Caltech Study Finds Internal Pressures Drop After Planetary Collisions
A new study out of Caltech has the potential to change how scientists think internal pressures in planets evolve over time. The study has found that massive impacts of patents hitting each other could significantly change the current model of planetary formation. One major impact with the Earth about 4.5 billion years ago is believed to be what caused the formation of the Moon.
Researchers on the study believe that this major collision could explain some of the puzzling geochemical signatures in the mantle of the Earth. The team notes that past studies have incorrectly assumed that the internal pressure of a planet is a function of the mass of the planet and increases continually as the planet grows. The new Caltech study has shown that pressure can temporarily change after a major impact.
A longer-term increase follows the initial pressure reduction after a significant impact in pressure as the post-impact body recovers. The researchers say that planetary systems typically begin as a disk of dust that slowly accretes into rocky bodies. The end of the main stage of this process is characterized by high-energy collisions between planet-sized bodies as they form the final planets.
The shock from the impacts can vaporize significant portions of a planet, temporarily turning the two colliding planets into something known as a "synestia." A synestia is a rotating donut of planetary material that later cools into one of more spherical bodies. The team used computational models in their study.
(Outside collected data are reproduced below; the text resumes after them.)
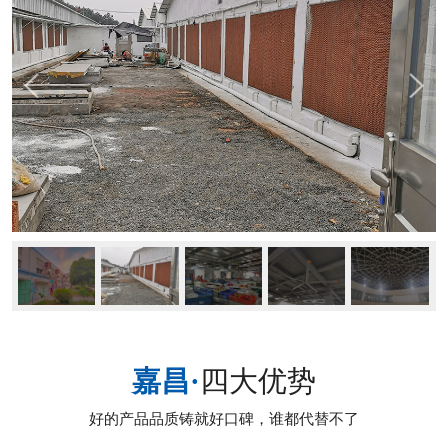
嘉昌·
四大优势
好的产品品质铸就好口碑，谁都代替不了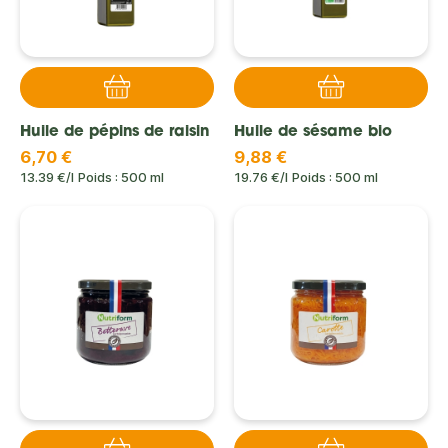
Huile de pépins de raisin
Huile de sésame bio
6,70 €
9,88 €
13.39 €/l
Poids : 500 ml
19.76 €/l
Poids : 500 ml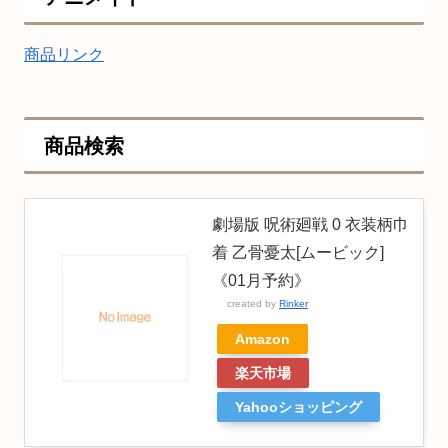
商品リンク
商品検索
劇場版 呪術廻戦 0 衣装柄巾
着 乙骨憂太[ムービック]
《01月予約》
created by
Rinker
Amazon
楽天市場
Yahooショッピング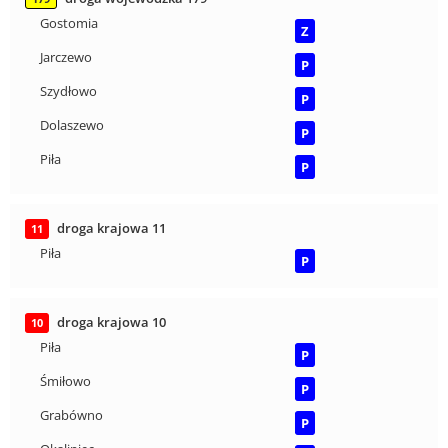
Gostomia
Z
Jarczewo
P
Szydłowo
P
Dolaszewo
P
Piła
P
droga krajowa 11
11
Piła
P
droga krajowa 10
10
Piła
P
Śmiłowo
P
Grabówno
P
The models found that with two planets that have masses between 0.9 and 1.1 Earth masses that collide, their internal pressured were much lower than expected immediately after the collision. The team says that the decrease in pressure was due to the rapid rotation caused by the collision generating force that acted against gravity, pushing material away from the Spin axis and the low density of the hot, partially vaporized body. The team thinks their findings might explain the contradiction between the geochemistry of the Earth's mantle and the physical models of planet formation.